The book is a weighty 165 pages and comes in a brown paper wrapper, which when removed, reveals a beautiful and colorful collage of gay porn produced by Halpern and Tanya Hollis. Black and white collages punctuate the various sections of the book which include: Envoi, Imaginary Politics, Speculations, Note on Affection and War, Runaway Soldier Punk, Memoranda, Obscene Intimacies, Porn, and Dedication. The book begins with the following quote from Gertrude Stein: “A soldier a real soldier has a worn lace a worn lace.”
Rob Halpern. Photo Courtesy of Kevin Killian |
Like Stein’s work, Halpern’s writing is staged in impure genres. Much of the writing in this book is prose. Some pieces, such as “Some Speculations Around George Oppen’s Parousia,” are lineated; this one is composed in tercets with an italicized hanging initial or final line as here:
So this must be the passion whose
Patient parousia by which I think
He means a body in a present
Patient parousia by which I think
He means a body in a present
One’s own
--labor failed to make (33)
Halpern’s writing refuses simplicity, the enclosure of genre; his is a writing that calls out, exposes, opens itself to the possibilities of prosody and criticism, mourning and desire, the body, the eroticized, the militarized, the individual’s messy entanglements in the social,the social’s unmarked reproduction of its own disasters.

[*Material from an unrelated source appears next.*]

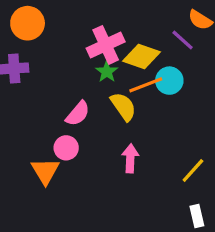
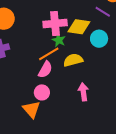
pink cross: (106, 45) -> (55, 24), turned 30
orange line: (146, 85) -> (49, 54), moved
yellow semicircle: (123, 106) -> (73, 60), turned -60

In “Whither Porn?, or the Soldier as Allegory,” Halpern writes,
Adjunct of multimillion dollar contracts, my soldier appears within an apparatus of control pornography, prosthetic of police where the visible and the invisible, funded and defunded, normal and pathological, public and private, militant and military, impersonal and intimate are produced, delimited, and reinforced. But porn is so ambivalent, it can always go both ways. Without denoting an essential quality of the image, porn connotes a whole technology for governing the tension between eros and identity, life and death. Porn brings to light, permits and publicizes, just as it darkens, prohibits, and privatizes. Check out all the closed and repetitive codes privileging male pleasure ensuring hierarchies and machines of domination. Like the military, pornography is a biopolitical operation for regulating the social body and all the particular bodies that comprise it, admitting some, canceling others (157).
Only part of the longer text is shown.